GPG: Next I remember taking the tape into Toronto for mastering, and the guy had no idea. He said, “This is distorted.” I said, “I know.” And he reached for some knob – “I’ll fix that.” And I go “Well, no, you can’t; it’s supposed to be distorted.” He goes, “But you actually have distortion on tape!” I said “I know. And it took a long time to figure out how to get that, by the way.”

There was a day when they wouldn’t have cared so much. Those first Who and Kinks and even Stones records still sound amazing, even though to many people they’re such quote unquote terrible recordings.

Chris Houston: It was so hard then because these people would go into a studio, and they wouldn’t connect with the studio. So you’d have these horrible records of these great bands, and you wanted to love the band…

GPG: It was hard in those days to put out your own record. It took a lot of effort and money to press a thousand 45’s. Then mailing them out to all the fanzines and record reviewers and college radio stations, and anyone else you’d tracked down who you thought might be interested.

To help get the word out a bit more I decided to plaster as much of Toronto as I could with flyers announcing The Very First Simply Saucer Pig Record! But I thought I’d be smart and use wallpaper paste instead of staples; that way, our handiwork couldn’t get so easily ripped down off all the telephone poles. So I brought along my friend Martin E-Chord, who handled the paste bucket as well as played lookout, and by the time of the first train home in the morning we had the downtown core pretty well covered. Or should I say plastered.

I wasn’t all that smart though: by the time we got home the Metro Toronto Police had already called my house. “You have to come tear all your flyers down.” Seems the cops were already pretty familiar with anything “Pig.” They knew where I was.

John Balogh: A lot of those bands, at the onset, didn’t realize they were in the School of Hard on You. We all felt like we were the underdogs, and we were typically the underdogs. We were the bands that radio didn’t play, television didn’t show, and we were the unspoken at the dinner table.

GPG: But I did it because it was fun, and because I thought Edgar and the band deserved it.

And you know what? I can remain extremely proud to this day that I was the only person who managed to get Simply Saucer onto vinyl at the time. Since then, many, many others thought that maybe they could’ve done a better job of it, and believe me I would’ve been right there to help in any way I could if that had happened. But no one else at all stepped up to bat. No one.

Kevin Christoff: But, we got some good reviews over the single. We got some positive press on that. Some people maybe didn’t like it, but you get that, right?

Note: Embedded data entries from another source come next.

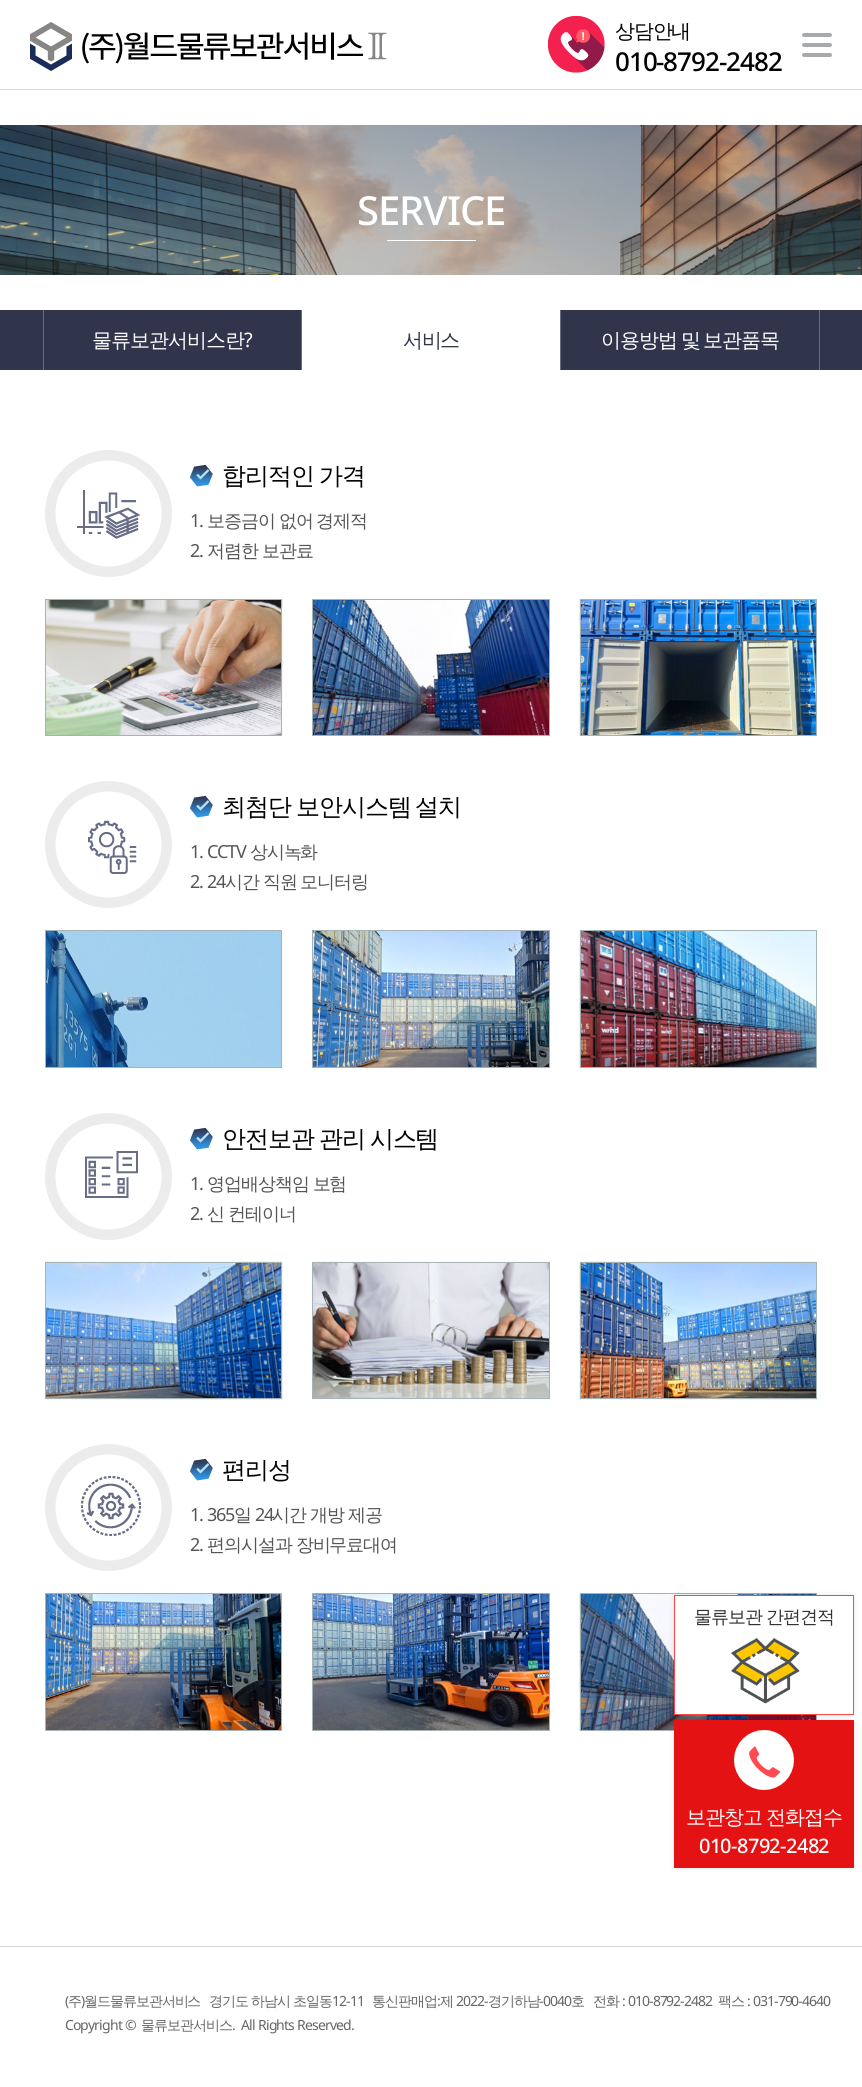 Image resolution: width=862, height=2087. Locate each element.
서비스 (431, 339)
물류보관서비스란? (172, 339)
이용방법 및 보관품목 (690, 339) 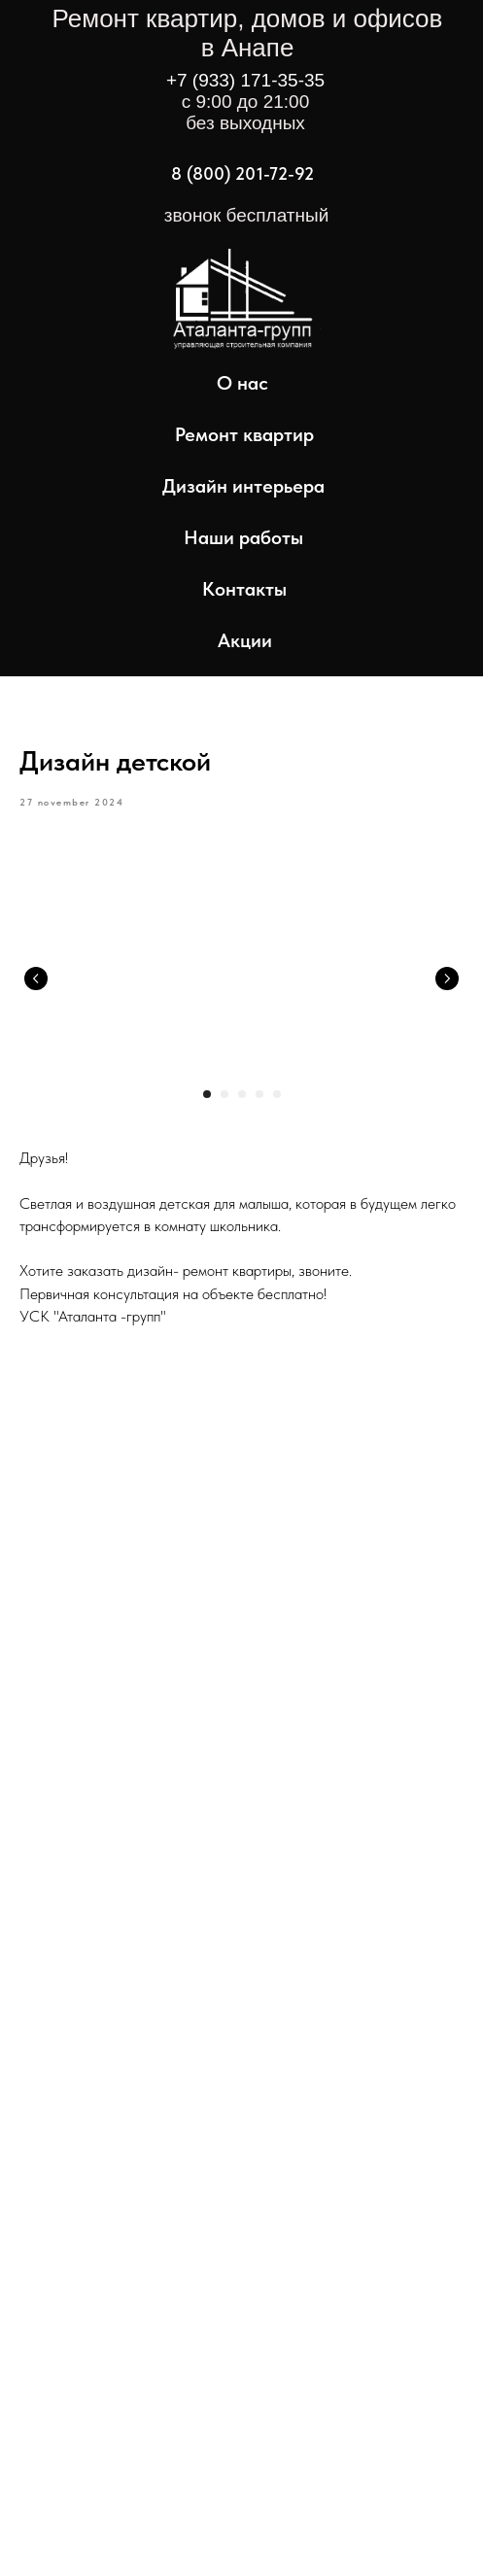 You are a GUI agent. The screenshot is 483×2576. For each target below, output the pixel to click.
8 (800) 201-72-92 (242, 173)
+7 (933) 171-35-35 (245, 80)
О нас (242, 383)
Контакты (244, 589)
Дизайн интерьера (243, 486)
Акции (245, 640)
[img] (235, 310)
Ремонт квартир (244, 434)
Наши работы (243, 537)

Stephen Park: There was something in Record Mirror that compared us with the Who and we just were floored. We couldn’t believe it! But that was somewhere in England, and it just seemed so inaccessible. We didn’t seem to be able to capitalize on some of the interest that the single was generating.

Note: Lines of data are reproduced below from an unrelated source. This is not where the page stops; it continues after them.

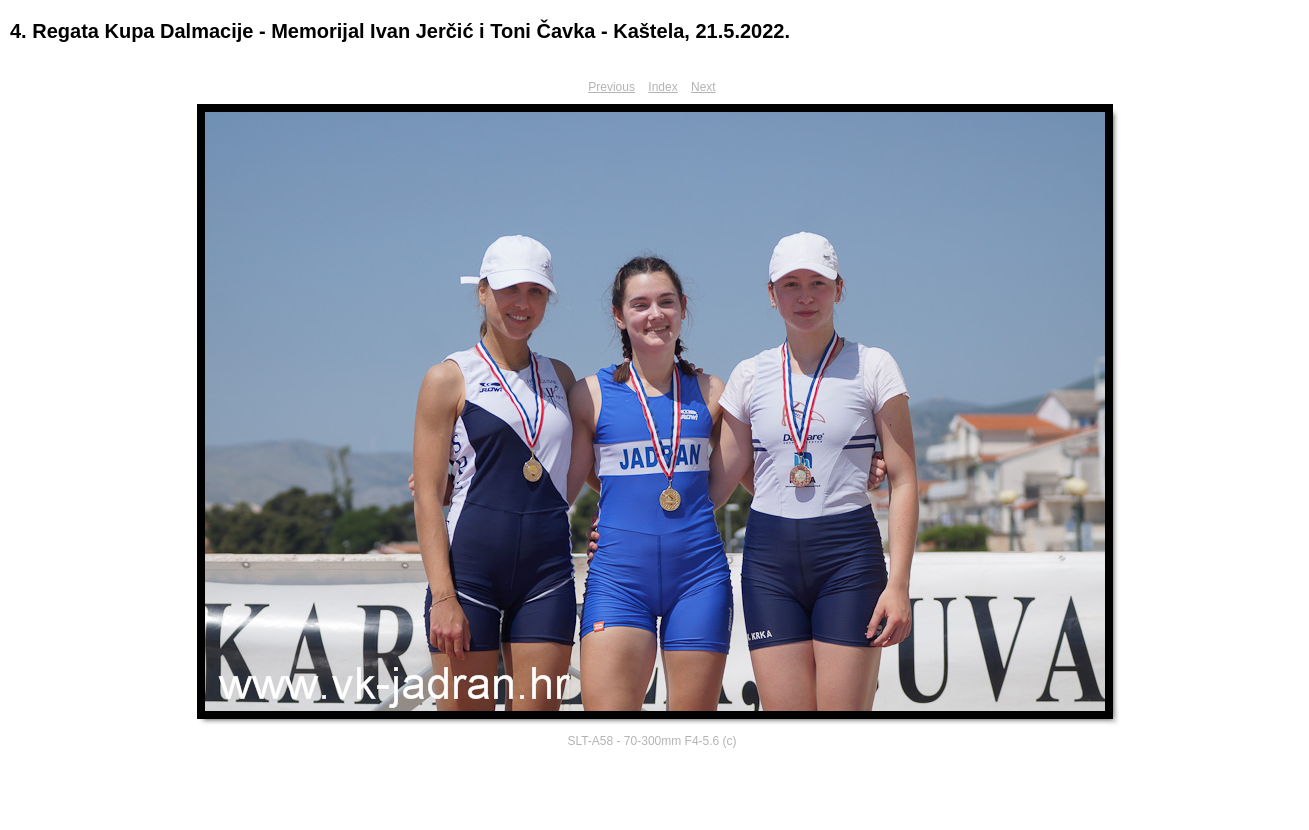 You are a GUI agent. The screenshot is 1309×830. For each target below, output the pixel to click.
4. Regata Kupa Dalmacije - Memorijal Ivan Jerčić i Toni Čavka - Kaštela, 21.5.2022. (400, 31)
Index (662, 87)
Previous (611, 87)
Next (703, 87) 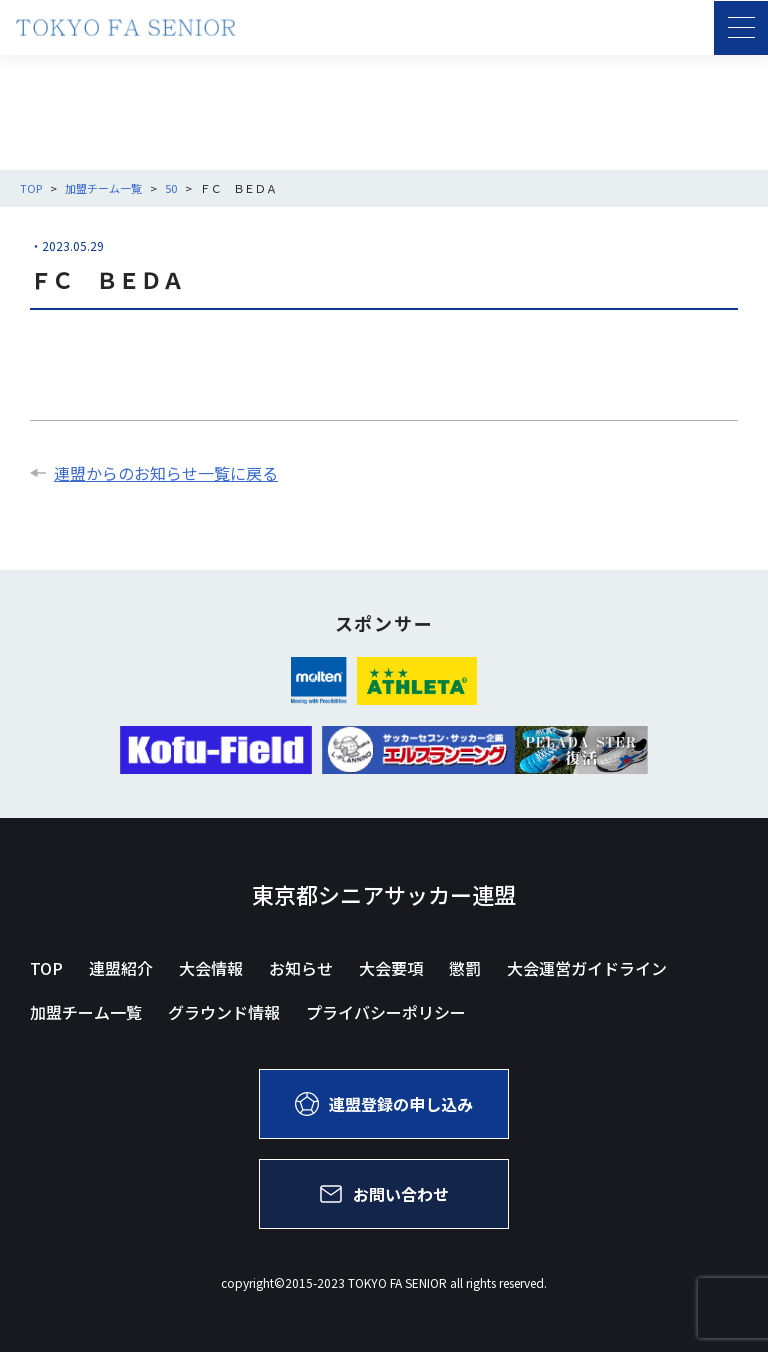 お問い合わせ (384, 1194)
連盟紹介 (121, 968)
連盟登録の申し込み (384, 1104)
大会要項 (391, 968)
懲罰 (465, 968)
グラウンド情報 (224, 1012)
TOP (46, 968)
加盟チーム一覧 (86, 1012)
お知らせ (301, 968)
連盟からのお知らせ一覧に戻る (154, 473)
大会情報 (211, 968)
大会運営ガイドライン (587, 968)
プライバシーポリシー (386, 1012)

GPG: Cub Koda – remember “Smokin’ In The Boy’s Room” by Brownsville Station? – he loved Saucer. He gave “She’s a Dog” an amazing review in Goldmine, about how all the “dog, dog, dog”s in the chorus were driving his wife crazy. But how to make best of all this press that was coming in from literally all over the world? I was just one guy, with a bunch of Sharpie pens and cardboard mailers, working out of the basement.

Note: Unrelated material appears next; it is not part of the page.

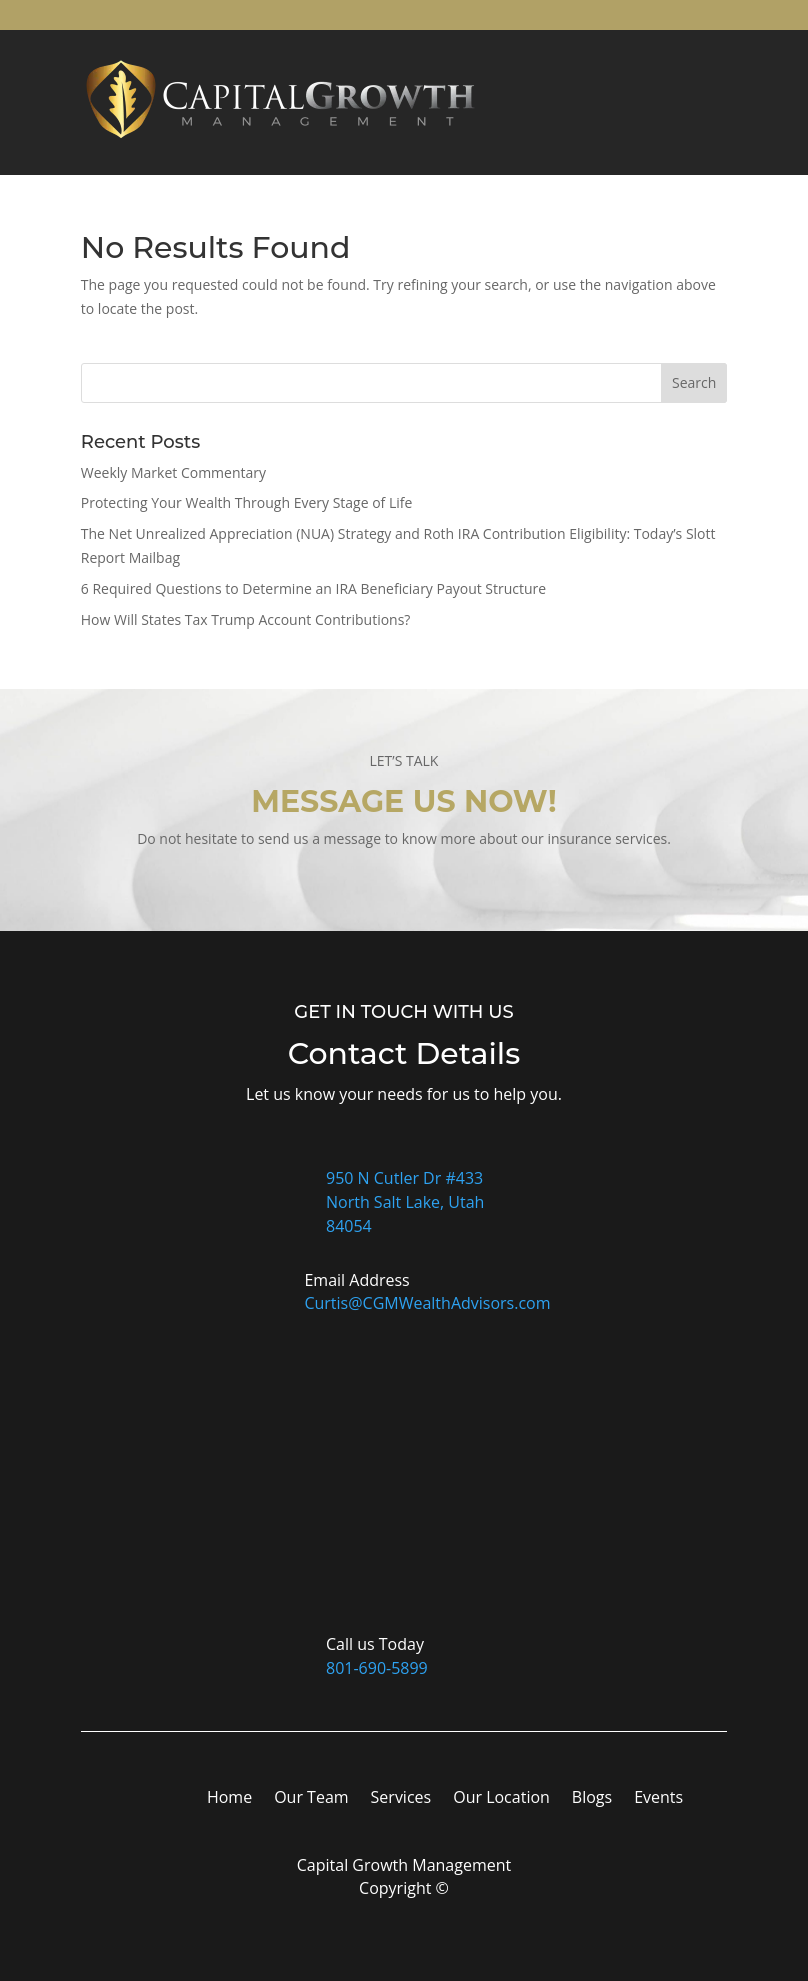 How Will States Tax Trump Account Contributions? (246, 619)
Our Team (311, 1799)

Tom Williams: But most people were like one- and two-men operations. They didn’t have the distribution, they didn’t have the know-how, there was no support system in terms of national radio, national television; newspapers tended to ignore the local acts, there were no consumer music magazines that meant anything – a couple of trade publications that didn’t mean a lot. It was kind of a baby industry, really. I mean, it really was a bunch of people playing Let’s Make Records! I think we were pretty naïve and we said “We can do this,” and if we’d actually known what the stumbling blocks were we probably wouldn’t have.

But we did, and I think that’s always the way. Because when you’re young, you can do anything. In theory.